The researchers also analyzed the impact of factors such as Martian low gravity and the planet's unique atmosphere -- characterized by low pressure and inert atmosphere -- on the fiber production process and performance.
The research findings confirm the feasibility of producing continuous, controllable-diameter fiber materials from Martian soil. These fibers could be used in the preparation of fiber-reinforced composite materials, which have important application value for using Martian soil to build future Martian bases, said Ma Pengcheng, who led the research team.
Ma's team has long been committed to the study and application of high-performance basalt fiber.
"Although physical samples of Martian soil are currently not available, basalt, which is widely found on Earth, is very similar to Martian soil in terms of chemical composition, mineral composition, and similar melting behavior," Ma added.

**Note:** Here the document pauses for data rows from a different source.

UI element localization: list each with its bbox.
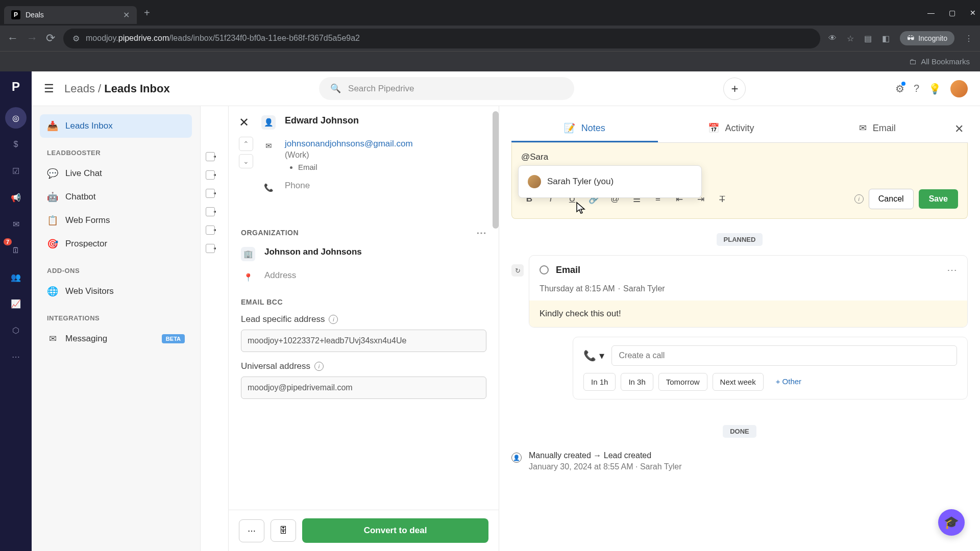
sidebar-item-webforms[interactable]: 📋 Web Forms	[40, 209, 192, 232]
rail-projects-icon[interactable]: ☑	[5, 160, 27, 182]
browser-tab[interactable]: P Deals ✕	[4, 6, 137, 24]
mention-dropdown: Sarah Tyler (you)	[518, 165, 702, 198]
new-tab-button[interactable]: +	[144, 7, 150, 19]
sidebar-item-prospector[interactable]: 🎯 Prospector	[40, 232, 192, 256]
mention-input-text: @Sara	[521, 152, 958, 162]
universal-address-input[interactable]	[241, 377, 486, 399]
clear-format-button[interactable]: T̶	[714, 191, 730, 207]
phone-label[interactable]: Phone	[285, 181, 310, 191]
sidebar-item-chatbot[interactable]: 🤖 Chatbot	[40, 185, 192, 209]
tips-icon[interactable]: 💡	[928, 83, 941, 95]
search-input[interactable]: 🔍 Search Pipedrive	[319, 77, 574, 100]
next-lead-button[interactable]: ⌄	[239, 154, 253, 168]
help-fab[interactable]: 🎓	[938, 509, 965, 536]
breadcrumb-parent[interactable]: Leads	[64, 82, 95, 95]
chip-other[interactable]: + Other	[769, 373, 808, 391]
back-button[interactable]: ←	[7, 32, 18, 45]
maximize-icon[interactable]: ▢	[949, 9, 955, 17]
lead-checkbox[interactable]	[206, 207, 215, 216]
user-avatar[interactable]	[950, 80, 968, 97]
rail-more-icon[interactable]: ⋯	[5, 346, 27, 367]
rail-contacts-icon[interactable]: 👥	[5, 266, 27, 288]
close-window-icon[interactable]: ✕	[970, 9, 976, 17]
search-placeholder: Search Pipedrive	[348, 84, 414, 94]
lead-checkbox[interactable]	[206, 244, 215, 253]
beta-badge: BETA	[162, 334, 185, 343]
mention-option[interactable]: Sarah Tyler (you)	[524, 171, 696, 192]
rail-mail-icon[interactable]: ✉	[5, 213, 27, 235]
rail-deals-icon[interactable]: $	[5, 134, 27, 155]
rail-leads-icon[interactable]: ◎	[5, 107, 27, 129]
rail-insights-icon[interactable]: 📈	[5, 293, 27, 314]
chip-tomorrow[interactable]: Tomorrow	[658, 373, 707, 391]
chip-1h[interactable]: In 1h	[583, 373, 616, 391]
bookmarks-bar: 🗀 All Bookmarks	[0, 51, 980, 71]
address-bar[interactable]: ⚙ moodjoy.pipedrive.com/leads/inbox/51f2…	[63, 29, 820, 48]
lead-checkbox[interactable]	[206, 226, 215, 235]
more-actions-button[interactable]: ⋯	[239, 519, 264, 542]
minimize-icon[interactable]: —	[927, 9, 935, 17]
sidebar-toggle-icon[interactable]: ☰	[44, 82, 54, 95]
tab-notes[interactable]: 📝 Notes	[511, 115, 658, 142]
close-panel-button[interactable]: ✕	[950, 122, 968, 136]
chrome-menu-icon[interactable]: ⋮	[965, 34, 973, 43]
sidebar-item-webvisitors[interactable]: 🌐 Web Visitors	[40, 280, 192, 303]
side-panel-icon[interactable]: ◧	[882, 34, 890, 43]
activity-card[interactable]: Email ⋯ Thursday at 8:15 AM·Sarah Tyler …	[529, 255, 968, 328]
activity-more-icon[interactable]: ⋯	[947, 264, 957, 276]
inbox-icon: 📥	[47, 120, 58, 132]
eye-off-icon[interactable]: 👁	[828, 34, 837, 43]
activity-complete-radio[interactable]	[540, 265, 549, 274]
site-info-icon[interactable]: ⚙	[72, 34, 80, 43]
chip-3h[interactable]: In 3h	[621, 373, 653, 391]
lead-checkbox[interactable]	[206, 170, 215, 180]
universal-address-label: Universal address	[241, 361, 310, 371]
email-link[interactable]: johnsonandjohnsons@gmail.com	[285, 139, 413, 149]
lead-checkbox-column	[200, 106, 229, 551]
tab-close-icon[interactable]: ✕	[123, 10, 130, 20]
scrollbar[interactable]	[493, 111, 499, 229]
extensions-icon[interactable]: ▤	[864, 34, 872, 43]
tab-email[interactable]: ✉ Email	[804, 115, 950, 142]
chat-icon: 💬	[47, 168, 58, 179]
info-icon[interactable]: i	[329, 315, 338, 324]
reload-button[interactable]: ⟳	[46, 32, 55, 45]
notes-editor[interactable]: @Sara Sarah Tyler (you) B I U 🔗 @ ☰	[511, 143, 968, 219]
breadcrumb-current: Leads Inbox	[104, 82, 169, 95]
call-input[interactable]	[611, 345, 957, 366]
info-icon[interactable]: i	[854, 194, 864, 204]
chip-nextweek[interactable]: Next week	[713, 373, 764, 391]
save-button[interactable]: Save	[919, 189, 958, 209]
activity-title: Email	[556, 265, 580, 276]
all-bookmarks-link[interactable]: All Bookmarks	[921, 57, 970, 66]
call-icon[interactable]: 📞 ▾	[583, 349, 604, 362]
archive-button[interactable]: 🗄	[271, 519, 296, 542]
close-detail-button[interactable]: ✕	[239, 115, 253, 130]
prev-lead-button[interactable]: ⌃	[239, 137, 253, 151]
activity-type-icon: ↻	[511, 264, 524, 277]
address-label[interactable]: Address	[264, 270, 296, 281]
forward-button[interactable]: →	[27, 32, 38, 45]
org-section-label: ORGANIZATION	[241, 229, 299, 237]
add-button[interactable]: +	[723, 78, 746, 100]
sidebar-item-messaging[interactable]: ✉ Messaging BETA	[40, 327, 192, 350]
convert-to-deal-button[interactable]: Convert to deal	[302, 518, 488, 543]
rail-products-icon[interactable]: ⬡	[5, 319, 27, 341]
org-name: Johnson and Johnsons	[264, 247, 362, 257]
pipedrive-logo[interactable]: P	[8, 79, 24, 95]
lead-checkbox[interactable]	[206, 152, 215, 161]
tab-activity[interactable]: 📅 Activity	[658, 115, 804, 142]
help-icon[interactable]: ?	[914, 83, 919, 94]
cancel-button[interactable]: Cancel	[869, 189, 914, 209]
rail-campaigns-icon[interactable]: 📢	[5, 187, 27, 208]
org-more-icon[interactable]: ⋯	[476, 227, 487, 239]
lead-address-input[interactable]	[241, 330, 486, 352]
info-icon[interactable]: i	[314, 362, 324, 371]
marketplace-icon[interactable]: ⚙	[895, 83, 904, 95]
rail-activities-icon[interactable]: 7🗓	[5, 240, 27, 261]
lead-checkbox[interactable]	[206, 189, 215, 198]
sidebar-item-livechat[interactable]: 💬 Live Chat	[40, 162, 192, 185]
bookmark-star-icon[interactable]: ☆	[847, 34, 854, 43]
activity-tabs: 📝 Notes 📅 Activity ✉ Email ✕	[511, 115, 968, 143]
sidebar-item-inbox[interactable]: 📥 Leads Inbox	[40, 114, 192, 138]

In recent years, the research team has conducted extensive experiments using basalt to simulate Martian soil, which showed that the simulated Martian soil could be completely melted at 1,360 degrees Celsius, and no obvious crystal precipitation occurred during the melting-cooling process.
The molten material transformed into an amorphous glassy state after quenching, demonstrating excellent properties for further fiber production, according to Ma.
Based on these experimental results, the researchers used the melt-drawing method to produce continuous Martian soil fibers. After further analysis, it was found that lower drawing speeds result in a denser atomic structure in the soil fibers, enhancing their resistance to external damage and improving their mechanical properties, Ma noted.